-- Exercise aim --
Whatever the records below hold, copy it all out exactly.

** Opening Records for processing block **

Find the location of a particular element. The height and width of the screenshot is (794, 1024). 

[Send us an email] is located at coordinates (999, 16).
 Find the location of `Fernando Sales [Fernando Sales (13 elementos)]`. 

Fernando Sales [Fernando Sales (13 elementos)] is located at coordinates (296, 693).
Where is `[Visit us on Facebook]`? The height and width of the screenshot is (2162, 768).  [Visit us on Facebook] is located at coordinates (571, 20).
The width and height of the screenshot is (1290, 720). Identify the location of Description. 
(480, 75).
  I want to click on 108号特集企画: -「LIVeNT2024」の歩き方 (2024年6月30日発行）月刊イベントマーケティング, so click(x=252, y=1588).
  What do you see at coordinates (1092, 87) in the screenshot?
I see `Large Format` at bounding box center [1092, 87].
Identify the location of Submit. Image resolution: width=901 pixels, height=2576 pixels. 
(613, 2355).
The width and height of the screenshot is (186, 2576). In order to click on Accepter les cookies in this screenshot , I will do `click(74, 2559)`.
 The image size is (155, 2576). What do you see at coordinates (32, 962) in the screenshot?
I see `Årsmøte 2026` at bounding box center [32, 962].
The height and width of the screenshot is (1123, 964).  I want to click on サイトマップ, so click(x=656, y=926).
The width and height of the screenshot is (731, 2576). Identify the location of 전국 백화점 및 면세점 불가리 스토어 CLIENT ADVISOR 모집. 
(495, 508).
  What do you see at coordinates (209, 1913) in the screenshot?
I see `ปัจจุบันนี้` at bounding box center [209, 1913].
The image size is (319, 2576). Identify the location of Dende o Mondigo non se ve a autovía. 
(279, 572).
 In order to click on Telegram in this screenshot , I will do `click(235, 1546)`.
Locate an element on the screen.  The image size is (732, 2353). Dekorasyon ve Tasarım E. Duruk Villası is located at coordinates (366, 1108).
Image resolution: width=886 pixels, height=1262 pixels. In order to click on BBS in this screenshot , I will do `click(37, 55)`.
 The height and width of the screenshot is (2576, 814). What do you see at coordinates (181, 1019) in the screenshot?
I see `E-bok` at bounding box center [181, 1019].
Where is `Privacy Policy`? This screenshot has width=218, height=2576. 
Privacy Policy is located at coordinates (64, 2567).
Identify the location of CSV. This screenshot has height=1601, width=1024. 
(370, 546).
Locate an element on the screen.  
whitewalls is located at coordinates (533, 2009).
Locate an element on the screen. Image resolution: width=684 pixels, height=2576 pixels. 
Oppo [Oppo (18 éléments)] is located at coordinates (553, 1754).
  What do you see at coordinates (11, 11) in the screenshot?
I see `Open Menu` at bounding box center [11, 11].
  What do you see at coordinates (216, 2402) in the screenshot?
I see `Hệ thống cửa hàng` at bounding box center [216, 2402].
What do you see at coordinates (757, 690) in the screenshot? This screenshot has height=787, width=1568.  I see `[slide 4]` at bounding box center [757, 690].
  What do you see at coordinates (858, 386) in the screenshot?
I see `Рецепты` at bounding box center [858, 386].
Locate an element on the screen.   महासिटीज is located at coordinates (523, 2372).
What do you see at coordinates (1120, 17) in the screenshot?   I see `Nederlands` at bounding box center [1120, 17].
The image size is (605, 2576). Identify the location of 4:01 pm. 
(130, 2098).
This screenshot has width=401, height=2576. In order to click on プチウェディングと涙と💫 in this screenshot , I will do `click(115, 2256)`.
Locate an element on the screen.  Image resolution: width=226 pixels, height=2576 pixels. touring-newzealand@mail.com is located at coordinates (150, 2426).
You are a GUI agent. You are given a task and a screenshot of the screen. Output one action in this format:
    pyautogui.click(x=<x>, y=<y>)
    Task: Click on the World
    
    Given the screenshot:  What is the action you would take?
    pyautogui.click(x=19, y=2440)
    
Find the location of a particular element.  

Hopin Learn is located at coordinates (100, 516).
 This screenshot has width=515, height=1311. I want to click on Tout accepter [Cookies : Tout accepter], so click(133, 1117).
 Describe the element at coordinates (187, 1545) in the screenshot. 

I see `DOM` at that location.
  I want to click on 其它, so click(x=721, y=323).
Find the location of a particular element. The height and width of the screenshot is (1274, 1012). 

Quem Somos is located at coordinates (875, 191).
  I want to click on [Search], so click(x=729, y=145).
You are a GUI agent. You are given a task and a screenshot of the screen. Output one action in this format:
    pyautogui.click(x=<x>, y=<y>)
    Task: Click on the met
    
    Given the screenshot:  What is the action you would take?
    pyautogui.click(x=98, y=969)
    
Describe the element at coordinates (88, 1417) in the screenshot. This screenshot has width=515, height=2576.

** Closing Records for processing block **

-- The answer --
Find the location of a particular element. The height and width of the screenshot is (794, 1024). 

[Send us an email] is located at coordinates (999, 16).
 Find the location of `Fernando Sales [Fernando Sales (13 elementos)]`. 

Fernando Sales [Fernando Sales (13 elementos)] is located at coordinates (296, 693).
Where is `[Visit us on Facebook]`? The height and width of the screenshot is (2162, 768).  [Visit us on Facebook] is located at coordinates (571, 20).
The width and height of the screenshot is (1290, 720). Identify the location of Description. 
(480, 75).
  I want to click on 108号特集企画: -「LIVeNT2024」の歩き方 (2024年6月30日発行）月刊イベントマーケティング, so click(x=252, y=1588).
  What do you see at coordinates (1092, 87) in the screenshot?
I see `Large Format` at bounding box center [1092, 87].
Identify the location of Submit. Image resolution: width=901 pixels, height=2576 pixels. 
(613, 2355).
The width and height of the screenshot is (186, 2576). In order to click on Accepter les cookies in this screenshot , I will do `click(74, 2559)`.
 The image size is (155, 2576). What do you see at coordinates (32, 962) in the screenshot?
I see `Årsmøte 2026` at bounding box center [32, 962].
The height and width of the screenshot is (1123, 964).  I want to click on サイトマップ, so click(x=656, y=926).
The width and height of the screenshot is (731, 2576). Identify the location of 전국 백화점 및 면세점 불가리 스토어 CLIENT ADVISOR 모집. 
(495, 508).
  What do you see at coordinates (209, 1913) in the screenshot?
I see `ปัจจุบันนี้` at bounding box center [209, 1913].
The image size is (319, 2576). Identify the location of Dende o Mondigo non se ve a autovía. 
(279, 572).
 In order to click on Telegram in this screenshot , I will do `click(235, 1546)`.
Locate an element on the screen.  The image size is (732, 2353). Dekorasyon ve Tasarım E. Duruk Villası is located at coordinates (366, 1108).
Image resolution: width=886 pixels, height=1262 pixels. In order to click on BBS in this screenshot , I will do `click(37, 55)`.
 The height and width of the screenshot is (2576, 814). What do you see at coordinates (181, 1019) in the screenshot?
I see `E-bok` at bounding box center [181, 1019].
Where is `Privacy Policy`? This screenshot has width=218, height=2576. 
Privacy Policy is located at coordinates (64, 2567).
Identify the location of CSV. This screenshot has height=1601, width=1024. 
(370, 546).
Locate an element on the screen.  
whitewalls is located at coordinates (533, 2009).
Locate an element on the screen. Image resolution: width=684 pixels, height=2576 pixels. 
Oppo [Oppo (18 éléments)] is located at coordinates (553, 1754).
  What do you see at coordinates (11, 11) in the screenshot?
I see `Open Menu` at bounding box center [11, 11].
  What do you see at coordinates (216, 2402) in the screenshot?
I see `Hệ thống cửa hàng` at bounding box center [216, 2402].
What do you see at coordinates (757, 690) in the screenshot? This screenshot has height=787, width=1568.  I see `[slide 4]` at bounding box center [757, 690].
  What do you see at coordinates (858, 386) in the screenshot?
I see `Рецепты` at bounding box center [858, 386].
Locate an element on the screen.   महासिटीज is located at coordinates (523, 2372).
What do you see at coordinates (1120, 17) in the screenshot?   I see `Nederlands` at bounding box center [1120, 17].
The image size is (605, 2576). Identify the location of 4:01 pm. 
(130, 2098).
This screenshot has width=401, height=2576. In order to click on プチウェディングと涙と💫 in this screenshot , I will do `click(115, 2256)`.
Locate an element on the screen.  Image resolution: width=226 pixels, height=2576 pixels. touring-newzealand@mail.com is located at coordinates (150, 2426).
You are a GUI agent. You are given a task and a screenshot of the screen. Output one action in this format:
    pyautogui.click(x=<x>, y=<y>)
    Task: Click on the World
    
    Given the screenshot:  What is the action you would take?
    pyautogui.click(x=19, y=2440)
    
Find the location of a particular element.  

Hopin Learn is located at coordinates (100, 516).
 This screenshot has width=515, height=1311. I want to click on Tout accepter [Cookies : Tout accepter], so click(133, 1117).
 Describe the element at coordinates (187, 1545) in the screenshot. 

I see `DOM` at that location.
  I want to click on 其它, so click(x=721, y=323).
Find the location of a particular element. The height and width of the screenshot is (1274, 1012). 

Quem Somos is located at coordinates (875, 191).
  I want to click on [Search], so click(x=729, y=145).
You are a GUI agent. You are given a task and a screenshot of the screen. Output one action in this format:
    pyautogui.click(x=<x>, y=<y>)
    Task: Click on the met
    
    Given the screenshot:  What is the action you would take?
    pyautogui.click(x=98, y=969)
    
Describe the element at coordinates (88, 1417) in the screenshot. This screenshot has width=515, height=2576.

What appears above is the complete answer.